A dispute arose within the management team of childcare organisation KinderRijk due to internal reports of disrespectful and unacceptable behaviour on the part of the manager and several other management team members. An external management consultant conducted an investigation into these allegations, which included, among other things, “elements that have negatively affected and/or are negatively affecting trust within the organisation”.
This investigation resulted in the suspension of the operations manager based on accusations of sexual harassment, sexual innuendo, intimidation, coercion and aggressive and indecent language. This behaviour had apparently manifested itself, for the most part, in messages sent via the management team’s internal messaging app (WhatsApp). The company suspended the manager after a brief meeting at which the management consultant had also been present.
While the investigation was ongoing, a report was drawn up which included the reasons for the manager’s suspension. The company shared the report with others in the organisation before the investigation findings had become definitive and before the manager had been given the chance to respond to them. This is not a typical course of action, and was likely taken to “appease” other employees.
In the termination proceedings KinderRijk initiated, the subdistrict court found that the manager had indeed violated standards of decency and had gone far beyond the bounds of acceptable behaviour. The employment contract was dissolved on the grounds of the manager’s imputable acts. The Court of Appeal concurred with this ruling in its judgment in mid-January.
The manager, however, claimed EUR 75,000 in “fair compensation” (in Dutch: billijke vergoeding), with a net sum of EUR 10,000 of that amount constituting immaterial damages due to the serious harm to her personal integrity. The manager likely made the claim “net” because actual damages are untaxed whereas “purely” fair compensation is taxed.
Given that the employment contract had rightly been dissolved due to the manager’s imputable acts, the Court of Appeal found that the manager was not entitled to fair compensation for material damage. But it found that she was entitled to fair compensation for immaterial damage. By catching the manager off guard with the suspension and communicating details of the suspension to the other staff while the investigation was still ongoing when the manager had not yet been properly heard on the subject, the investigation had not met the requirements of due care and breached the principles of a fair hearing. The Court of Appeal therefore found that the manager should receive immaterial damages for this due process misstep.
If the Court of Appeal had interpreted the application for payment of net immaterial damages strictly, dismissing the damage claim would have been the logical decision. After all, feeling more or less severe psychological discomfort or feeling hurt is not sufficient for granting net immaterial damages. What is more, in general, the existence of psychological damage may only be determined by a court if this pertains to disease profiles recognised in the field of psychiatry. The manager failed to make a plausible case for this type of injury.

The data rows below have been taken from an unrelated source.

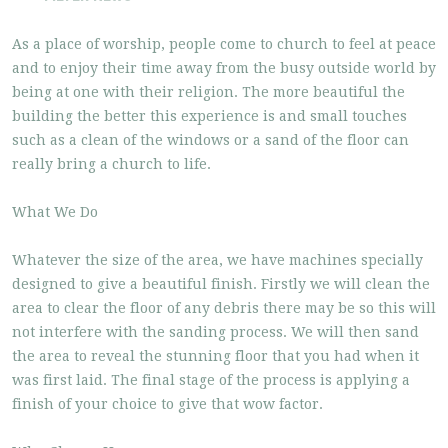
As a place of worship, people come to church to feel at peace
and to enjoy their time away from the busy outside world by
being at one with their religion. The more beautiful the
building the better this experience is and small touches
such as a clean of the windows or a sand of the floor can
really bring a church to life.
What We Do
Whatever the size of the area, we have machines specially
designed to give a beautiful finish. Firstly we will clean the
area to clear the floor of any debris there may be so this will
not interfere with the sanding process. We will then sand
the area to reveal the stunning floor that you had when it
was first laid. The final stage of the process is applying a
finish of your choice to give that wow factor.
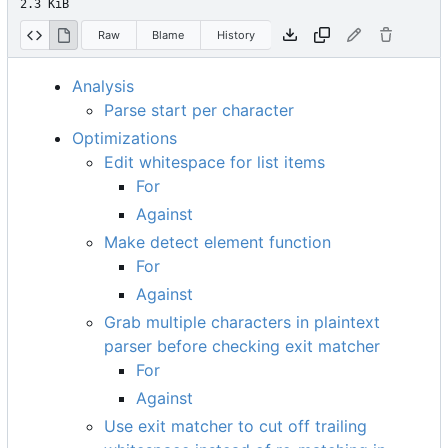
2.3 KiB
Raw
Blame
History
Analysis
Parse start per character
Optimizations
Edit whitespace for list items
For
Against
Make detect element function
For
Against
Grab multiple characters in plaintext
parser before checking exit matcher
For
Against
Use exit matcher to cut off trailing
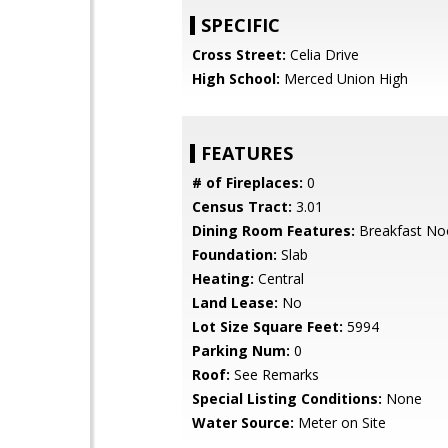
SPECIFIC
Cross Street:
Celia Drive
High School:
Merced Union High
FEATURES
# of Fireplaces:
0
Census Tract:
3.01
Dining Room Features:
Breakfast No
Foundation:
Slab
Heating:
Central
Land Lease:
No
Lot Size Square Feet:
5994
Parking Num:
0
Roof:
See Remarks
Special Listing Conditions:
None
Water Source:
Meter on Site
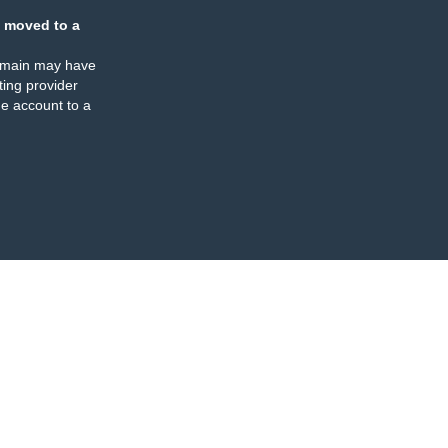
 moved to a
omain may have
ing provider
e account to a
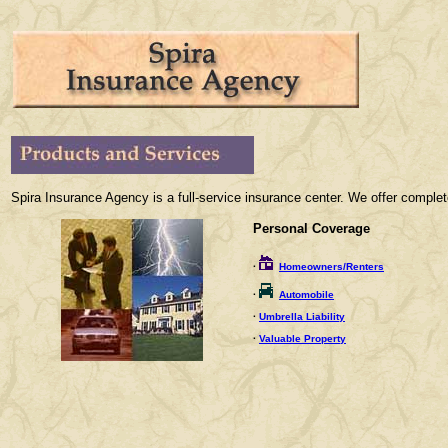
Spira Insurance Agency is a full-service insurance center. We offer comple
Personal Coverage
·
Homeowners/Renters
·
Automobile
·
Umbrella Liability
·
Valuable Property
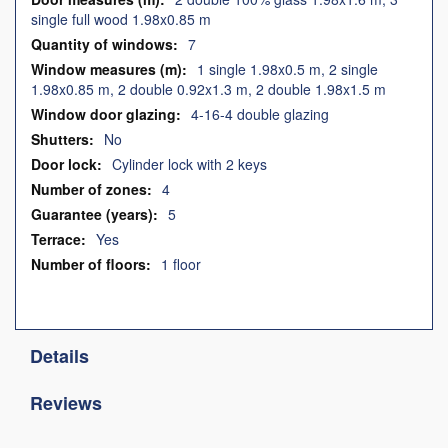
single full wood 1.98x0.85 m
7
1 single 1.98x0.5 m, 2 single
1.98x0.85 m, 2 double 0.92x1.3 m, 2 double 1.98x1.5 m
4-16-4 double glazing
No
Cylinder lock with 2 keys
4
5
Yes
1 floor
Details
Reviews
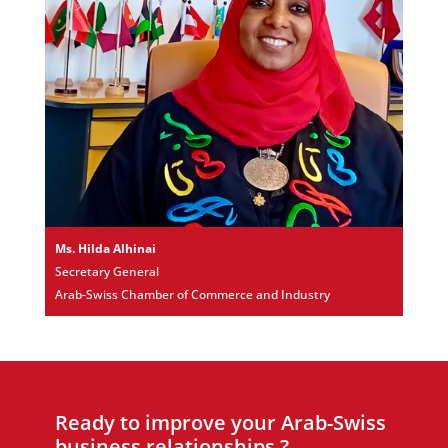
Ms. Hilda Alhinai
Secretary General
Arab-Swiss Chamber of Commerce and Industry
Ready to improve your Arab-Swiss
business relationships ?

In this regard, the Court of Appeal considered that, even though fair compensation is not specifically intended purely as punishment, some situations can call for it. This aligns with the New HairStyle judgment of the Dutch Supreme Court, in which the court – briefly put – ruled that all circumstances, including the consequences of the dismissal, should be weighed when calculating fair compensation for wrongfully dismissed employees. Furthermore it is also understandable in light the facts of the instant case. Nonetheless, but the Court of Appeal should actually have awarded gross compensation instead of net compensation.